Given all this dissembling, how should the Commission’s 888-page report be remembered? Can the omissions be put into perspective, and the Warren Commission given its due? As Gerald Posner makes exhaustively clear, the fact is that Oswald had no accomplices and there was no conspiracy. No information that has come to light since 1964 reasonably allows for any other conclusion. If the word “conspiracy” must be uttered in the same breath as “Kennedy assassination,” the only one that existed was the conspiracy to kill Castro and then keep that effort secret after November 22nd.    …
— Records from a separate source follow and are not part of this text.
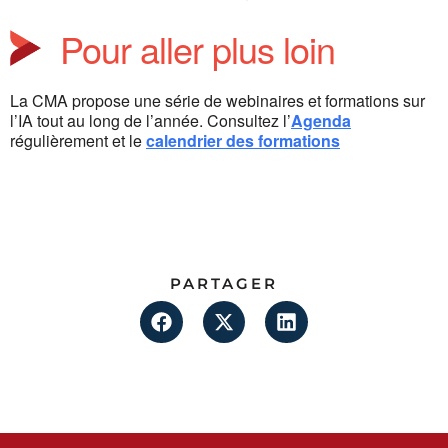
Pour aller plus loin
La CMA propose une série de webinaires et formations sur
l’IA tout au long de l’année. Consultez l’
Agenda
régulièrement et le
calendrier des formations
PARTAGER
Watergate created a climate of investigation that finally touched theretofore sacrosanct security agencies. Eventually, press revelations forced Congress to launch its first genuine investigations of the FBI and CIA. Twelve years after the Warren Report, first the Rockefeller Commission and then Senator Frank Church’s Select Committee revealed the extent of anti-Castro covert operations, including the assassination plots, and the no less damning fact that the FBI and CIA had lied by omission to the Commission. The impact of these revelations is hard to overestimate. The notion that the CIA had dissembled in the midst of a national trauma was incomprehensible to Americans not schooled in the niceties of compartmentalization and the “need to know.” If the government could lie to itself in this situation–let alone to the public–then anything seemed possible. Healthy skepticism became corrosive cynicism and a milestone in Americans’ disbelief passed by, almost unnoticed. Now the burden of proof shifted decisively and unfairly from critics to defenders of the official story.  …

Kennedy’s pursuit of the cold war led him to embrace policies initiated under Eisenhower, including the extreme instrument of assassination, and Castro was pursued with demented vigor. Presidential decisions provoked actions, and actions led to consequences, not all anticipated and intended. Castro didn’t ask for a champion, but he came unexpectedly in the person of Lee Oswald, a bent personality consumed with ambition and political insight into how the cold war was being waged against Cuba. To Oswald, fair play ultimately meant subjecting Kennedy to the same dangers plaguing Castro.

After Dallas the Cold War defined the exigency for withholding relevant information from the Warren Commission, creating a near-mortal wound to its credibility when Frank Church finally revealed that one arm of government had deceived another.